The Federal Trade Commission said today in a statement that two laptops, one containing personal information of 110 people, were stolen from a locked car.
Some of the confidential data included names, addresses, Social Security numbers, birth dates and financial account numbers of defendants in current and past FTC cases.
In the statement, the FTC downplayed the possibility of identity theft.
"The FTC has no reason to believe the information on the laptops, as opposed to the laptops themselves, was the target of the theft," the statement said. "In addition, the stolen laptops were password protected and the personal information was a very small part of several thousand files contained in one of the laptops."
Letters, which will describe what personal information was stolen and ways to protect against identity theft, are being sent to affected individuals, the statement said.

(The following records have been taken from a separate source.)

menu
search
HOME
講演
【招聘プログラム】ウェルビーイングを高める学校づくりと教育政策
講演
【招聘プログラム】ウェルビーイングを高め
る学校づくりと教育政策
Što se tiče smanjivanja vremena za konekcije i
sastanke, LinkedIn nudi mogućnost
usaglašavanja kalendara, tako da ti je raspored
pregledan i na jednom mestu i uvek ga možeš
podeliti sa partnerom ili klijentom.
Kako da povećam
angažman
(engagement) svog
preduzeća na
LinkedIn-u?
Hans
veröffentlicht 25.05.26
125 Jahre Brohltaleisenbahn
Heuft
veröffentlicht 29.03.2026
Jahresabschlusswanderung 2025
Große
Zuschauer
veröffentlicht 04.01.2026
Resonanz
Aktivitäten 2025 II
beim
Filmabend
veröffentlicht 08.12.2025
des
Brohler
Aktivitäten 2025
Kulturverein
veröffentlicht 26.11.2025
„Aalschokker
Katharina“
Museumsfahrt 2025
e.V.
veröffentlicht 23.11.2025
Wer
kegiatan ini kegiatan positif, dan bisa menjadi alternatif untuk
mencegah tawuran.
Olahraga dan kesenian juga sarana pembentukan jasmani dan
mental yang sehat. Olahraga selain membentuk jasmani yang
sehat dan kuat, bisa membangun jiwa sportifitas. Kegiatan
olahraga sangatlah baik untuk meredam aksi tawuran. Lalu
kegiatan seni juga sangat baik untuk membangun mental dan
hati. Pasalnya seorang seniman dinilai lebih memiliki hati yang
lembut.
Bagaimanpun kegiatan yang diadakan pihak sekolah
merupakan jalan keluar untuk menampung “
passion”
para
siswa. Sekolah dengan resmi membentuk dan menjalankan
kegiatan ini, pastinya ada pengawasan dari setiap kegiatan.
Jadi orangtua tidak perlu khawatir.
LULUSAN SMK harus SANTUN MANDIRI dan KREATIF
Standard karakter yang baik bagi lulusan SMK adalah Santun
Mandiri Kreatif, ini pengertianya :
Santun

The FTC has agreed to offer one year of free credit monitoring.
The agency’s inspector general is investigating the theft. Police, the FBI and the Department of Homeland Security were notified.
This is the third time in less than two months that the personal records belonging to a federal government agency were placed at risk for identity theft.
A hacker obtained data belonging to the federal Department of Energy’s nuclear weapons agency last year, stealing the names and Social Security numbers of 1,500 department employees.
The data theft occurred at a National Nuclear Security Administration (NNSA) system in Albuquerque, N.M., according to numerous published reports. None of the victims were notified.
That followed the breach of millions of current and former U.S. Armed Forced members.
A computer containing the data of 17.5 million victims was stolen from an employee’s home May 3 in Virginia. The VA has said the employee violated department policy when he left the office with the laptop.